The use of a binomial mixture model for estimating the pan-genome size was introduced by [
7], but the use of mixture models for population size estimation is by no way new,
e.g. [
8,
10,
16]. The estimation of a population size has a long history in ecology, under the names of capture-recapture problems (
e.g. [
17]), or in epidemiology, called multiple record systems (
e.g. [
18]). Mixture models are suitable when we are faced with a larger number of recaptures/records/genomes and heterogeneous detection probabilities, which is exactly the case for pan-genomics.
From our results in Figure we notice that for none of the species the optimal mixture model has 2 components. This would be expected if the gene pool could be divided into core-genes and dispensable genes, as implicitly assumed by [
2,
6]. There is always at least a third group, and frequently even more.

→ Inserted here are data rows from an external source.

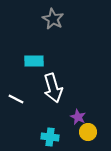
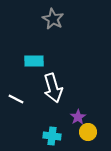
purple star: rotated 14 degrees clockwise
cyan cross: moved 2 px right, 1 px up
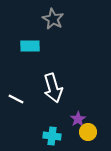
cyan rectangle: moved 4 px left, 15 px up
purple star: moved 2 px down
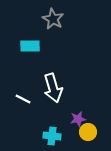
white line: moved 7 px right
purple star: rotated 21 degrees clockwise
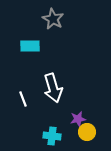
white line: rotated 42 degrees clockwise
yellow circle: moved 1 px left
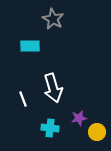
purple star: moved 1 px right, 1 px up
yellow circle: moved 10 px right
cyan cross: moved 2 px left, 8 px up
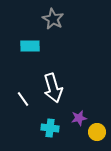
white line: rotated 14 degrees counterclockwise
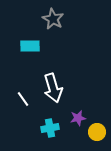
purple star: moved 1 px left
cyan cross: rotated 18 degrees counterclockwise
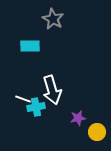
white arrow: moved 1 px left, 2 px down
white line: rotated 35 degrees counterclockwise
cyan cross: moved 14 px left, 21 px up
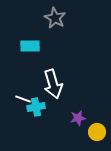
gray star: moved 2 px right, 1 px up
white arrow: moved 1 px right, 6 px up
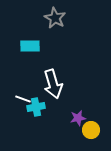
yellow circle: moved 6 px left, 2 px up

This observation corresponds to the results shown by [
19], where they find that for bacteria and archaea in general, genes could be divided into three classes; core (always occurring), shell (moderately occurring) and cloud (rarely occurring).
A reason for this heterogeneity in detection probabilities may be skewed sampling. If some of the sequenced genomes are sampled in the same "corner" of the population, the genes characteristic for this "corner" will occur more frequently than they should. Another reason may be that some genes are simply frequently occurring in the population, reflecting a divergence from a fairly recent ancestor. In this perspective, it must be expected that there is a large number of true detection probabilities, which is at least partly supported by the fact that the more genomes we consider the more components we estimate (see Figure ).
The fact that microbial genomic diversity is caused by both vertical mutations and horizontal transfer makes it also plausible to expect heterogenous detection probabilities.
From Figure we also see that even for 22 genomes (
E. coli) we only estimate 6 components. In [
7] a mixture of 7 components were used for a data set of 8 genomes, which seems to be a too complex model. Using too complex mixture models will tend to over-estimate the pan-genome size, since it makes the estimate of the smallest detection probability artificially small.
In Figure we see that a larger sample pan-genome tends to result in a larger estimated pan-genome.
This is due to the fact that larger data sets allow more complex models, and more complex models allow more extreme estimates. Uncertainties, as indicated by the rough confidence intervals, also tend to grow when estimates grow, which is reasonable.
In Figure we have constructed a way to plot the estimated mixture models for comparative pan-genomics. In this picture the actual size of the core- and pan-genome is not visible, but we focus instead on the relative distribution of detection probabilities. Some species, typically have a large proportion of stable genes (blue area), while at the other end of the scale we find those with little overlap between genomes. A larger number of components indicates a more complex pan-genome with respect to heterogeneity in detection probabilities.
From the results in Figure we can compute the coverage for each species, which is simply the size of the sample pan-genome divided by the estimated pan-genome size. Ideally, we should expect this to increase as the number of genomes increase, because the sample pan size should approach the true pan size. There is no such tendency in our results. We even observe that two of the largest data sets (S. enterica and E. coli) have two of the smallest coverages. Figure also clearly demonstrates that, at least for E. coli, as more genomes become available the pan-genome estimates get even higher. This is typical for a population with a large fraction of ORFans. Since ORFans have a small detection probability, only a few of them will show up in every genome. Hence, it requires a substantial number of genomes before we can estimate their true abundance. In this perspective, the binomial mixture model will tend to under-estimate the true pan-size for smaller data sets.
In Table we show that there are effects of possible false positive predicted genes on the estimates of pan-genome size. By removing hypothetical proteins from the data set, the number of ORFans drops. This again leads to a decreased pan-size estimates. Predicting new genes with Easygene gives the largest reduction in ORFans, but the effect on the mixture model estimated pan-size is less. This is due to the fact that the mixture model depends on the entire data distribution, not only the ORFans.
Our approach assume a closed pan-genome, i.e. η is a parameter. In an open pan-genome, the total number of genes is not fixed, and in a very long term perspective this is most likely the case, assuming new genes form and old genes disappear. However, in a reasonably short time window, the number of genes available to any population must be limited, and can be assumed constant. Wether genes are shared vertically or horizontally within the population should have no impact on the closedness of the gene pool.
A recent publication [
20] has suggested alternative ways of estimating pan-genome size, based on power-laws and regression. Our, more probabilistic approach, is fundamentally different, and more in line with existing methods in capture-recapture modelling. However, as suggested by the results in Table , a major problem in pan-genome size estimation is the fact that the data themselves are estimates, and thus the uncertainty in the computation of gene families will influence the results, sometimes severely. In order to improve the estimation of bacterial genomic diversity, future efforts should probably be focused on this aspect.